Moragues recordó a algunas de las maestras que transmitieron este oficio durante décadas, como Maria Ferrer, Dolores la Sal, Maria Rodríguez, Magdalena la Consumera, Matilde Ivars «La Charrec» y Vicentica Capella, de quien todavía quedan alumnas en activo.
Todas ellas, explicó, formaron parte de una cadena de transmisión de conocimientos que permitió que el oficio de modista se mantuviera vivo generación tras generación.
Un oficio que también sostenía familias
Moragues destacó que muchas de estas profesionales gozaban de un gran reconocimiento en Benissa y en los pueblos cercanos, donde acudían personas para encargar prendas a medida. Ese prestigio, afirmó, se basaba en la calidad del trabajo artesanal, la confianza y la reputación de las modistas.
Las mujeres confeccionaban una gran variedad de prendas: piezas del ajuar doméstico como camisones, mantelerías o sábanas, además de ropa interior y prendas para hombres. También desempeñaban un papel fundamental en la elaboración de los trajes tradicionales utilizados en las Fiestas Patronales, como los trajes de benissera, clavariesa o dama.
Sin embargo, Moragues recordó que su labor iba mucho más allá de la costura.
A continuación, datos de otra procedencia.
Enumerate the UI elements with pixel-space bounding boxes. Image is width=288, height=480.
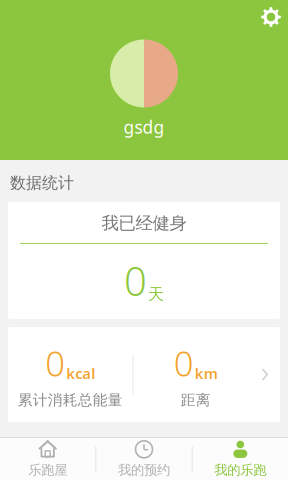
button[interactable]: 0 — [8, 327, 280, 422]
staticText: 数据统计 — [10, 173, 74, 193]
staticText: 距离 — [181, 391, 211, 409]
staticText: 0 — [124, 254, 147, 307]
staticText: km — [195, 364, 218, 383]
button[interactable]: 我的预约 — [96, 434, 192, 480]
staticText: 天 — [148, 284, 164, 304]
staticText: 我已经健身 — [102, 213, 186, 234]
button[interactable]: Settings — [254, 0, 288, 34]
staticText: 0 — [174, 340, 194, 386]
staticText: gsdg — [124, 116, 164, 138]
staticText: 0 — [45, 340, 65, 386]
staticText: 我的乐跑 — [214, 462, 266, 478]
button[interactable]: 乐跑屋 — [0, 434, 95, 480]
staticText: 乐跑屋 — [28, 462, 67, 478]
staticText: kcal — [66, 364, 95, 383]
button[interactable]: Profile photo — [110, 40, 178, 108]
button[interactable]: 我的乐跑 — [193, 434, 288, 480]
staticText: 累计消耗总能量 — [18, 391, 123, 409]
staticText: 我的预约 — [118, 462, 170, 478]
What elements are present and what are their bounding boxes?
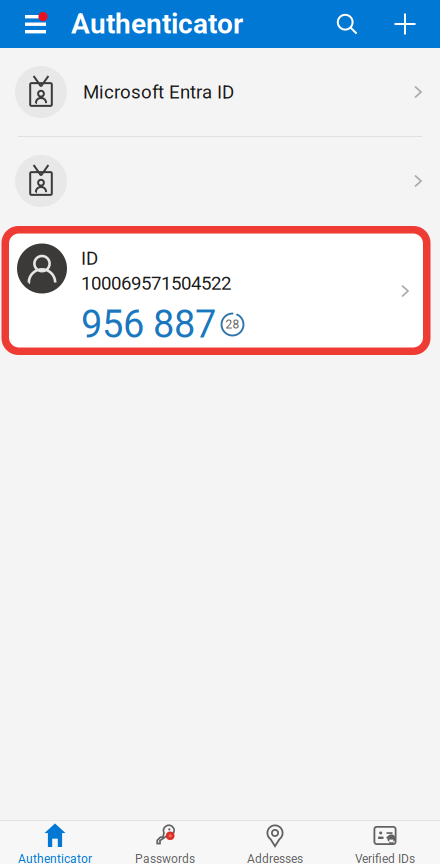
button[interactable]: Authenticator bbox=[0, 821, 110, 864]
staticText: Authenticator bbox=[18, 852, 92, 864]
staticText: ID bbox=[81, 248, 98, 269]
staticText: Addresses bbox=[247, 852, 303, 864]
staticText: 100069571504522 bbox=[81, 272, 231, 294]
staticText: Authenticator bbox=[71, 8, 243, 40]
staticText: Passwords bbox=[135, 852, 195, 864]
button[interactable]: Verified IDs bbox=[330, 821, 440, 864]
staticText: 956 887 bbox=[81, 302, 216, 347]
button[interactable]: Microsoft Entra ID bbox=[0, 48, 440, 136]
button[interactable]: Menu bbox=[13, 0, 59, 48]
button[interactable]: Add account bbox=[381, 0, 429, 48]
button[interactable] bbox=[0, 137, 440, 225]
staticText: Verified IDs bbox=[355, 852, 415, 864]
button[interactable]: Addresses bbox=[220, 821, 330, 864]
staticText: Microsoft Entra ID bbox=[83, 81, 234, 103]
button[interactable]: Passwords bbox=[110, 821, 220, 864]
button[interactable]: Search bbox=[323, 0, 371, 48]
button[interactable]: ID bbox=[0, 225, 440, 355]
staticText: 28 bbox=[226, 318, 240, 332]
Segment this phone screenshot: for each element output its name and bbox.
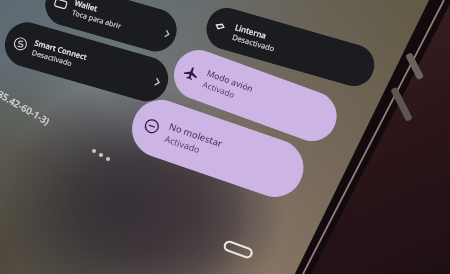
staticText: (1,35.42-60-1-3) (0, 82, 53, 128)
staticText: Desactivado (231, 32, 276, 54)
staticText: Desactivado (31, 47, 74, 68)
button[interactable]: Wallet (40, 0, 182, 56)
button[interactable]: Smart Connect (0, 17, 174, 107)
staticText: Activado (201, 78, 236, 100)
staticText: Smart Connect (34, 38, 88, 62)
staticText: No molestar (167, 120, 224, 150)
staticText: Linterna (234, 21, 269, 41)
staticText: Wallet (74, 0, 99, 14)
staticText: Toca para abrir (71, 7, 123, 31)
staticText: Activado (163, 132, 202, 156)
button[interactable]: Linterna (201, 3, 379, 91)
button[interactable]: Modo avión (167, 43, 344, 148)
staticText: Modo avión (205, 67, 255, 95)
button[interactable]: No molestar (124, 92, 311, 205)
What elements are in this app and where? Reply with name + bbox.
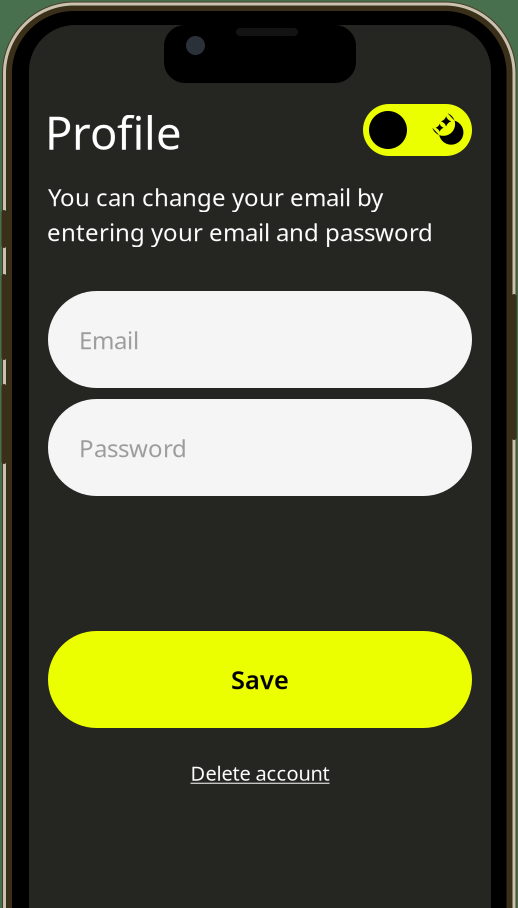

Muchas de estas mujeres trabajaban fuera de casa mientras seguían asumiendo tareas invisibles como cuidar, limpiar, criar o atender a la familia, un esfuerzo constante que durante mucho tiempo no fue reconocido socialmente.
Ingenio y creatividad en el trabajo artesanal
Otro de los aspectos destacados fue la creatividad con la que muchas modistas afrontaban las limitaciones de su tiempo. Al no poder desplazarse a la capital para adquirir materiales o referencias, debían «imaginar, inventar y resolver» con los recursos disponibles en el propio pueblo.
Moragues recordó ejemplos como el de Maria la Carabinera, quien elaboró un busto de escayola para poder confeccionar casquetes y tocados de boda para novias y madrinas. También mencionó a Vicentica la Tarrota, que realizaba tocados de comunión de forma completamente artesanal, recortando pequeñas flores de tela que posteriormente endurecía con cera para poder montar las piezas en un proceso minucioso.
Un homenaje para todas las modistas del pueblo
Lola Moragues quiso dejar claro que este reconocimiento no se limita a las modistas presentes en la exposición, sino que está dedicado a todas las mujeres que ejercieron este oficio en Benissa. Entre ellas mencionó nombres como Maria la Parra, Maruja Patrocinio, Maria Peça, Pepa la de Bartolo o Pascualeta Catola, además de muchas otras que forman parte de la memoria colectiva del municipio.
Moragues agradeció la colaboración de todas las mujeres que han participado en la organización de la exposición, destacando la labor en la recuperación de la memoria de las modistas y de las mujeres del pueblo.
La intervención concluyó reivindicando el valor de ese trabajo silencioso que durante generaciones ha vestido a la población de Benissa. «Hoy celebramos esas manos, esa constancia y ese arte silencioso que ha vestido generaciones enteras», afirmó, recordando además un verso del himno local sobre la mujer benissera: «és la rica llauradora que els seus encaixos teixia».
Memoria, reconocimiento e igualdad
Las exposiciones dedicadas a las modistas de Benissa se presentan así como un proyecto de recuperación de la memoria colectiva y de reconocimiento al trabajo de las mujeres. A través de fotografías, testimonios y prendas confeccionadas por estas profesionales, la muestra permite conocer mejor un oficio que durante décadas formó parte esencial de la vida del municipio.
En el contexto del 8M, la iniciativa busca visibilizar el legado de las mujeres que, con aguja e hilo, contribuyeron al desarrollo social y familiar de Benissa, dejando una huella que hoy se reivindica como parte fundamental de la identidad del pueblo.